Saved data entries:
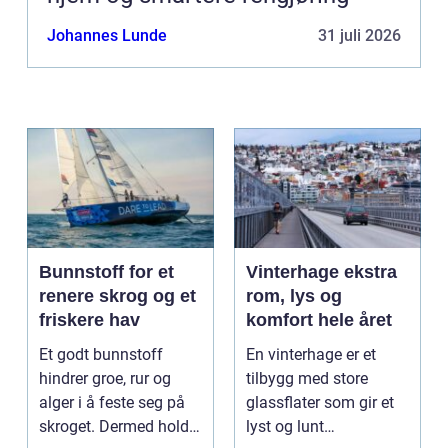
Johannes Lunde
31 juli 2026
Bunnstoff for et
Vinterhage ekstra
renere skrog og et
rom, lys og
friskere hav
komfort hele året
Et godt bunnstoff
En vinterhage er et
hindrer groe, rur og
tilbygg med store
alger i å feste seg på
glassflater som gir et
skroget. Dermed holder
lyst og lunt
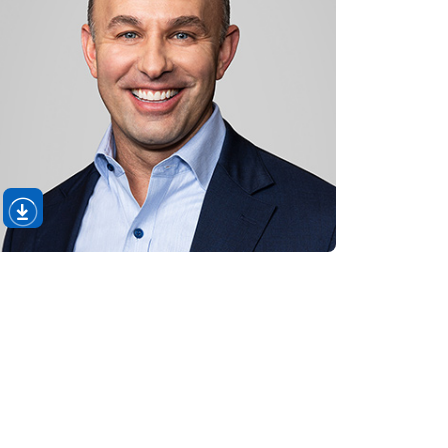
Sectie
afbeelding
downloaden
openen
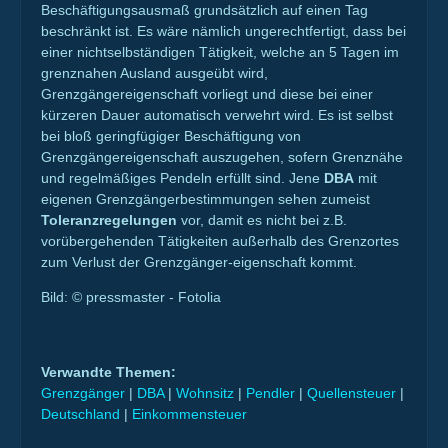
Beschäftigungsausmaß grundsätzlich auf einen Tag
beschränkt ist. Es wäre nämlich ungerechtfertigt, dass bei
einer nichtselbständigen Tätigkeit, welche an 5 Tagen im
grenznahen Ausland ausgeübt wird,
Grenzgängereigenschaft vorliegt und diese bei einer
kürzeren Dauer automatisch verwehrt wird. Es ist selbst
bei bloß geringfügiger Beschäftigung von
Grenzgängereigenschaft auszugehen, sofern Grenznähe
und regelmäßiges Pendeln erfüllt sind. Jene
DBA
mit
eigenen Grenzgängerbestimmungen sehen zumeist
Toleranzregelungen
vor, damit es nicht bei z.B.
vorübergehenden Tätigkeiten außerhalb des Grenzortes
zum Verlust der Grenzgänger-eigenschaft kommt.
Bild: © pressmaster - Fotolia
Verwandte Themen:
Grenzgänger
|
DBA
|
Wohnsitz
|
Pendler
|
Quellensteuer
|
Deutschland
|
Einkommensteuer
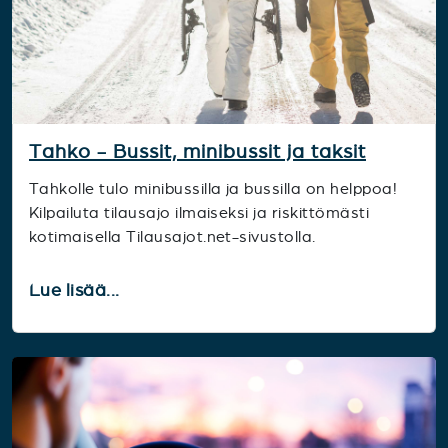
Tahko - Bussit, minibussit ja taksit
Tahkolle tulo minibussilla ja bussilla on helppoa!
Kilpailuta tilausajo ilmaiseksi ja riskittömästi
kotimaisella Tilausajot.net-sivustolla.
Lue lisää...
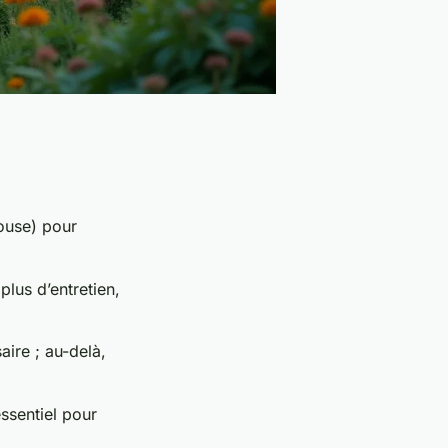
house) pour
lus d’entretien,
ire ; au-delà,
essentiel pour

- _What to produce_: Which of the lines above hold the string "wird"? Pick each of them out.

- _Written answer_:
grenznahen Ausland ausgeübt wird,
kürzeren Dauer automatisch verwehrt wird. Es ist selbst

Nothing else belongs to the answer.